**EXERCISE AIM:** Each line of the data that includes the string "iPhone" is to be copied out.

**SUPPLIED ENTRIES:**

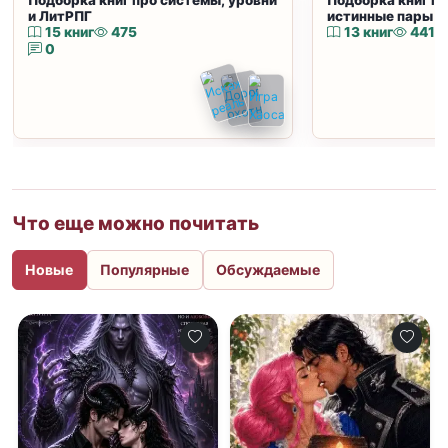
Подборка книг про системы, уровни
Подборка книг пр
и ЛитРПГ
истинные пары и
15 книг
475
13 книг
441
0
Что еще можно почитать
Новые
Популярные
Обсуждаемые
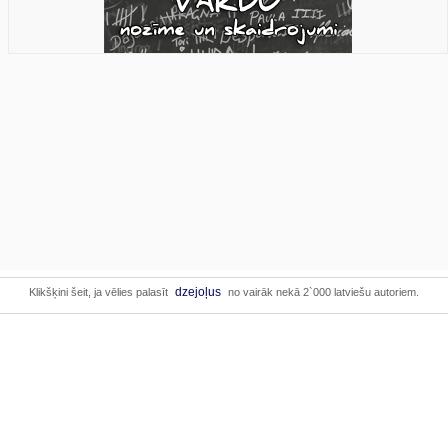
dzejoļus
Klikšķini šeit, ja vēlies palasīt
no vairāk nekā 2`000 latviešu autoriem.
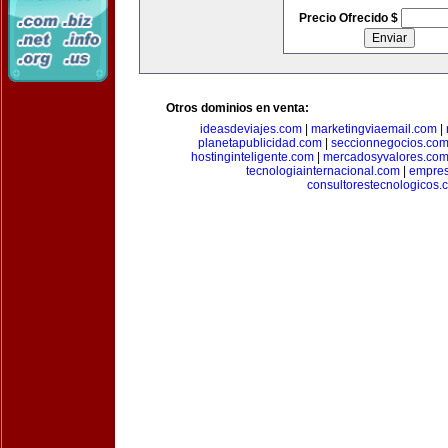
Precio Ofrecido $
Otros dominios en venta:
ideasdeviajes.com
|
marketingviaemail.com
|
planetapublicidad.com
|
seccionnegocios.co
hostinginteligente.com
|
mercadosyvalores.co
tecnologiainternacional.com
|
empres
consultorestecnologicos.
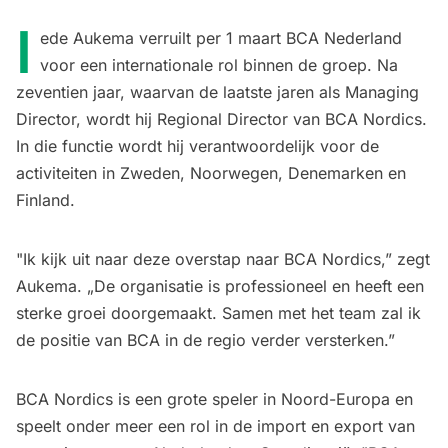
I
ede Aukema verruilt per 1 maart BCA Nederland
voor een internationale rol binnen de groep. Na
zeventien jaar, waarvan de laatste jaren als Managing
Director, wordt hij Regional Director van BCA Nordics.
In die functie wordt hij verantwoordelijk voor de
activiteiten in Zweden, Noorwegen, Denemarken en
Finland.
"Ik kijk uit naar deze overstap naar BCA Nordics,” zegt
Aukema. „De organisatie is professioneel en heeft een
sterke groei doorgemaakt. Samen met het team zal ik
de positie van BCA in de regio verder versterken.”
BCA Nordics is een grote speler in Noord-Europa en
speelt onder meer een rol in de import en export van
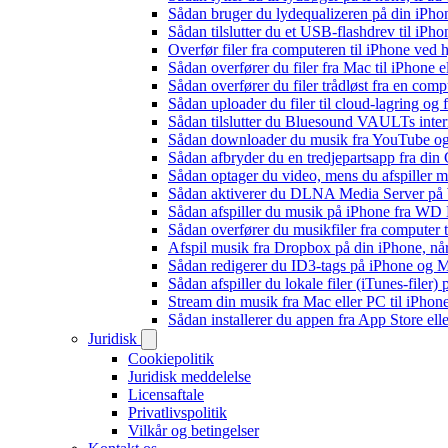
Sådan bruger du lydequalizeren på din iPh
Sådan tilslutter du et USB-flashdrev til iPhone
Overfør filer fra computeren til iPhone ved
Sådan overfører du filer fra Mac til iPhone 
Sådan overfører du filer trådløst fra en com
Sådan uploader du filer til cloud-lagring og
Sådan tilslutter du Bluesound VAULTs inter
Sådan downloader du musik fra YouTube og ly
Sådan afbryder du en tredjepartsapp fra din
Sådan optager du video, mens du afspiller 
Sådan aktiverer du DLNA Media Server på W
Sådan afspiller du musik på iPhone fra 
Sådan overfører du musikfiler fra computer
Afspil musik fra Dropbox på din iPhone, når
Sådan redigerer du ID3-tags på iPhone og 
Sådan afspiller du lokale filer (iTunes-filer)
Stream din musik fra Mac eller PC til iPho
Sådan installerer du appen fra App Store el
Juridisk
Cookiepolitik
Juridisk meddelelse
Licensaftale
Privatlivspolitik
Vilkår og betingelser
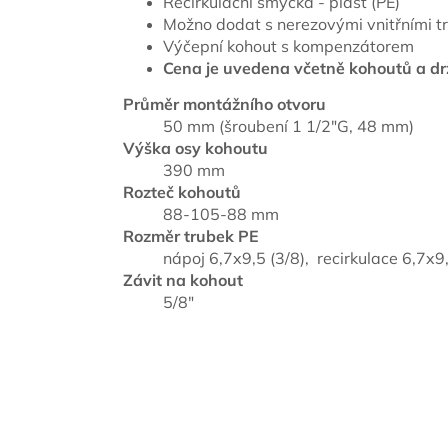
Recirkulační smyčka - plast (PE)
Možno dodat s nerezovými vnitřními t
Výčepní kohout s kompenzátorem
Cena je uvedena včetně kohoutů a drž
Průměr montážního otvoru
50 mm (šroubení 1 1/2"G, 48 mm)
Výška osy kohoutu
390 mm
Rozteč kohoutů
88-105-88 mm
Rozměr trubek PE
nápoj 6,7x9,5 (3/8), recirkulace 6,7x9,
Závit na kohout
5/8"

**EXERCISE OUTPUT:**
Sådan tilslutter du et USB-flashdrev til iPhone
Overfør filer fra computeren til iPhone ved
Sådan overfører du filer fra Mac til iPhone 
Sådan afspiller du musik på iPhone fra 
Afspil musik fra Dropbox på din iPhone, når
Sådan redigerer du ID3-tags på iPhone og 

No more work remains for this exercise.